Thread: DISTINCT vs. GROUP BY

DISTINCT vs. GROUP BY

From

Hans-Jürgen Schönig

Date:

19 September 2005, 11:27:58

I was wondering whether it is possible to teach the planner to handle 
DISTINCT in a more efficient way:

em=# explain select distinct lastname from import.testtest;                                   QUERY PLAN
-------------------------------------------------------------------------------- Unique  (cost=2647377.45..2709467.70
rows=1width=7)   ->  Sort  (cost=2647377.45..2678422.58 rows=12418051 width=7)         Sort Key: lastname         ->
SeqScan on testtest  (cost=0.00..370082.51 rows=12418051 
 
width=7)
(4 Zeilen)


Isn't it possible to perform the same operation using a HashAggregate?
We have seen that a GROUP BY workaround is usually a lot faster than 
sort->unique - at least when work_mem is large enough.
best regards,
    hans


-- 
Cybertec Geschwinde & Schönig GmbH
Schöngrabern 134; A-2020 Hollabrunn
Tel: +43/1/205 10 35 / 340
www.postgresql.at, www.cybertec.at

Re: DISTINCT vs. GROUP BY

From

Neil Conway

Date:

19 September 2005, 11:51:59

On Mon, 2005-19-09 at 16:27 +0200, Hans-Jürgen Schönig wrote:
> I was wondering whether it is possible to teach the planner to handle 
> DISTINCT in a more efficient way:
[...]
> Isn't it possible to perform the same operation using a
> HashAggregate? 

One problem is that DISTINCT ON is defined to return the first unique
row (according to the query's ORDER BY) for the set of DISTINCT ON
columns, which can't easily be done via hashing.

-Neil

Re: DISTINCT vs. GROUP BY

From

Tom Lane

Date:

19 September 2005, 12:11:59

Hans-Jürgen Schönig <postgres@cybertec.at> writes:
> I was wondering whether it is possible to teach the planner to handle 
> DISTINCT in a more efficient way:

Probably (although the interactions with ORDER BY might be tricky).
No one has touched that part of the planner in a very long time.
        regards, tom lane

Re: DISTINCT vs. GROUP BY

From

Greg Stark

Date:

19 September 2005, 12:45:25

Neil Conway <neilc@samurai.com> writes:

> On Mon, 2005-19-09 at 16:27 +0200, Hans-Jürgen Schönig wrote:
> > I was wondering whether it is possible to teach the planner to handle 
> > DISTINCT in a more efficient way:
> [...]
> > Isn't it possible to perform the same operation using a
> > HashAggregate? 
> 
> One problem is that DISTINCT ON is defined to return the first unique
> row (according to the query's ORDER BY) for the set of DISTINCT ON
> columns, which can't easily be done via hashing.

Uhm. Sure it can.

DISTINCT is really just special a case of GROUP BY. Even DISTINCT ON is just
GROUP BY with a kind of "first()" aggregate function. What would be really
neat would be to teach GROUP BY about first() and last() and how it can skip
over some index entries and still satisfy the query. Then make DISTINCT and
DISTINCT ON be handled through the exact same code path.

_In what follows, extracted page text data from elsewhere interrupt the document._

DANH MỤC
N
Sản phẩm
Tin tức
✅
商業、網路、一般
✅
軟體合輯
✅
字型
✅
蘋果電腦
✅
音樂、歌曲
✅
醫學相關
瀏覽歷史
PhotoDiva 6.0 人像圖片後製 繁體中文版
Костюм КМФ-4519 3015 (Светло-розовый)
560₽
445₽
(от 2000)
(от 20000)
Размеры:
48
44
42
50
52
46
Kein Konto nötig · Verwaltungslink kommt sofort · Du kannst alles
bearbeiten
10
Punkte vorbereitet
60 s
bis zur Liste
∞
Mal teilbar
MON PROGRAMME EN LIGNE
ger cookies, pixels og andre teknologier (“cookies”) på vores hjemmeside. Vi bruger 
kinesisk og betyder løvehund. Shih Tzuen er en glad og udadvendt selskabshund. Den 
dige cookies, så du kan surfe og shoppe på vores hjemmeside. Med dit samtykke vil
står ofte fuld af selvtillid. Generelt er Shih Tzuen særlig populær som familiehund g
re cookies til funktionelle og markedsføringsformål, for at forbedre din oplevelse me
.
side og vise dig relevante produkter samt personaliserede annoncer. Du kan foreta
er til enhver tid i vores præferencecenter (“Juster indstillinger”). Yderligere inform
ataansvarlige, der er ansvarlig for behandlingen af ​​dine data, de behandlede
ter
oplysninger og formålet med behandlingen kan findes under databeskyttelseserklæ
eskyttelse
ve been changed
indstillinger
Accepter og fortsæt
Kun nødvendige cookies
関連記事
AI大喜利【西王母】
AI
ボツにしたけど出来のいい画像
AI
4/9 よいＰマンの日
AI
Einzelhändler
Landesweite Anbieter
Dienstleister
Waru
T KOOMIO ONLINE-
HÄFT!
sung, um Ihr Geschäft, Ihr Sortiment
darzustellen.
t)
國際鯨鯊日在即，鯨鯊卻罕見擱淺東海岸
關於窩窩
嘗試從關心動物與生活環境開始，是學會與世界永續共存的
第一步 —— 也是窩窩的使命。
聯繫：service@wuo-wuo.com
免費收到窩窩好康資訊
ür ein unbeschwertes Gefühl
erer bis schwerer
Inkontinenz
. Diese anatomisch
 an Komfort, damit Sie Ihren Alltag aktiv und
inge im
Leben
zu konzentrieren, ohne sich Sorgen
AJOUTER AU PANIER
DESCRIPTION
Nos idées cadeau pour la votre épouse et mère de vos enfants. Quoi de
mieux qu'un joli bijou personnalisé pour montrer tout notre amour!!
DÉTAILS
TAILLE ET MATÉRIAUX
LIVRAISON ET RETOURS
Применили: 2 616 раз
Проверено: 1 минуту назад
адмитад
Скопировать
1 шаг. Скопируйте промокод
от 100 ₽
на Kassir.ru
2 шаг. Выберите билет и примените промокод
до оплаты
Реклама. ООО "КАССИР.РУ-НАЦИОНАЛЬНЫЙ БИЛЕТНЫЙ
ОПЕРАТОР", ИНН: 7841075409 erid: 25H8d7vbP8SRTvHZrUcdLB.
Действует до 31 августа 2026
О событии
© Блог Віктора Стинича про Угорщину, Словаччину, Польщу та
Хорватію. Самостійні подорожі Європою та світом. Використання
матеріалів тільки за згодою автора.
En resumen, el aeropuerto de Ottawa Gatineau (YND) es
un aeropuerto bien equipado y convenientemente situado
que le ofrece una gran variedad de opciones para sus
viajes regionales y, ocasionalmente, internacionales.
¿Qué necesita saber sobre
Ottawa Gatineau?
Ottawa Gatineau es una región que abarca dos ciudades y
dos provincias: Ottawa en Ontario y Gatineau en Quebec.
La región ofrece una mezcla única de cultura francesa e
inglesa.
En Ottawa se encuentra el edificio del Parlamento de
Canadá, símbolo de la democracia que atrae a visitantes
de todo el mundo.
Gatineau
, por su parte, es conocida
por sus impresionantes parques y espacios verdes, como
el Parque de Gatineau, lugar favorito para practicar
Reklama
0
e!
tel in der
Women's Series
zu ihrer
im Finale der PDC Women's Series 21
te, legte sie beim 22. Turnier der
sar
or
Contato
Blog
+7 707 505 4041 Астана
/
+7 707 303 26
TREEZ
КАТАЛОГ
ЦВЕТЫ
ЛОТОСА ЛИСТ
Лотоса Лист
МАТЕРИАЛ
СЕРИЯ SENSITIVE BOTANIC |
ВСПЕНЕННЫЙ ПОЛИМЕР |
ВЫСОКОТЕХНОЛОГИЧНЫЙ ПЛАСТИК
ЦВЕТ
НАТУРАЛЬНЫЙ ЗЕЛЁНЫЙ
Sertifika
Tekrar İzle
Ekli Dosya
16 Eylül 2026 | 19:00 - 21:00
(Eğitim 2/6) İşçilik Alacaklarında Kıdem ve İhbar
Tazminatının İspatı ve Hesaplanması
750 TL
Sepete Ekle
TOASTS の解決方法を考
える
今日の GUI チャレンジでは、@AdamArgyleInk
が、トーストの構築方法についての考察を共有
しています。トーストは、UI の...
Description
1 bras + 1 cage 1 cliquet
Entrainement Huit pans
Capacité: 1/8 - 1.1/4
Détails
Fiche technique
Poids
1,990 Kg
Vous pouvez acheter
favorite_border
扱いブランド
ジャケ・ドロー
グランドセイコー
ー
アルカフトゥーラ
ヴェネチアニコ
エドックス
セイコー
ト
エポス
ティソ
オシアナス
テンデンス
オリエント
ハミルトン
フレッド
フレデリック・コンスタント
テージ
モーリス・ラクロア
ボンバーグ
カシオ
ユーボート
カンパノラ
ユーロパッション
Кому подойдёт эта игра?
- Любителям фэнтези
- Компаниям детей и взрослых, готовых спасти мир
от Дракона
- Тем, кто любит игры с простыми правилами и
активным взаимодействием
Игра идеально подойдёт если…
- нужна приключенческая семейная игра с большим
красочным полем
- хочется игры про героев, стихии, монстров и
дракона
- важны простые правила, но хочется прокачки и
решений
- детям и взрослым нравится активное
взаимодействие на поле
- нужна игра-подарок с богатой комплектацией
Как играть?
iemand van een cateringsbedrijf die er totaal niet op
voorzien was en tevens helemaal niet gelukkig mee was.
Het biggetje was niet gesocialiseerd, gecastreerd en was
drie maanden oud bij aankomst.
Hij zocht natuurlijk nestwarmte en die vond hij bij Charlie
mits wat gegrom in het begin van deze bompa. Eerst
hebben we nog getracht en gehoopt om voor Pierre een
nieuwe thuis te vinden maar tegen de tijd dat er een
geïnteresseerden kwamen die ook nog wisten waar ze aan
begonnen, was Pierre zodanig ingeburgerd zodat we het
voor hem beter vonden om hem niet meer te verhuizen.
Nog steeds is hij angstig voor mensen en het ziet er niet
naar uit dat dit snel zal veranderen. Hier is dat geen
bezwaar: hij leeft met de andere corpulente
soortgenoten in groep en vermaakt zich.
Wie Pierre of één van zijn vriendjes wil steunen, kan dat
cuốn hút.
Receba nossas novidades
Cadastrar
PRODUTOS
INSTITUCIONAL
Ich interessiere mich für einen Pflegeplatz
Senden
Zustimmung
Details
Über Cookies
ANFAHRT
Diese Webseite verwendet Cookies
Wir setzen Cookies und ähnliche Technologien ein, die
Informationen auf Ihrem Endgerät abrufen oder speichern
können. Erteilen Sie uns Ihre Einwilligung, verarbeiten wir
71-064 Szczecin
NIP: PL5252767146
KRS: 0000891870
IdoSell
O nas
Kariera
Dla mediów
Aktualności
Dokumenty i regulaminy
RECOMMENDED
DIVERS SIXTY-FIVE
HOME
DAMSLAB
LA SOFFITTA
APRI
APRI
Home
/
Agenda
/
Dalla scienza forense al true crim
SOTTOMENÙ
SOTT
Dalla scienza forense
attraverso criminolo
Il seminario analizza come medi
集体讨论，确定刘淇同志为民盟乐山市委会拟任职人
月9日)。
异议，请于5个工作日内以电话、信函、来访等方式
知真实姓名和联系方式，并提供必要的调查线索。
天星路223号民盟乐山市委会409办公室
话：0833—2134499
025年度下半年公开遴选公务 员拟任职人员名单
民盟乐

For bonus points teach it that min() and max() can sometimes be treated the
same way if the path is presenting records sorted on that column.

-- 
greg

Re: DISTINCT vs. GROUP BY

From

Tom Lane

Date:

19 September 2005, 16:50:56

Greg Stark <gsstark@mit.edu> writes:
> DISTINCT is really just special a case of GROUP BY. Even DISTINCT ON is just
> GROUP BY with a kind of "first()" aggregate function. What would be really
> neat would be to teach GROUP BY about first() and last() and how it can skip
> over some index entries and still satisfy the query. Then make DISTINCT and
> DISTINCT ON be handled through the exact same code path.

You've missed the point entirely.

first() is not a substitute for sorting the input; it is only useful
if the input comes pre-sorted.  And if you are going to sort the input,
you might as well use the current implementation of DISTINCT ON and
skip the effort and memory-overflow-risk associated with a hashtable.

I do think hash aggregation is a plausible alternative implementation of
plain DISTINCT, but I don't see the case for using it for DISTINCT ON.
        regards, tom lane

Re: DISTINCT vs. GROUP BY

From

Greg Stark

Date:

19 September 2005, 18:00:55

Tom Lane <tgl@sss.pgh.pa.us> writes:

> I do think hash aggregation is a plausible alternative implementation of
> plain DISTINCT, but I don't see the case for using it for DISTINCT ON.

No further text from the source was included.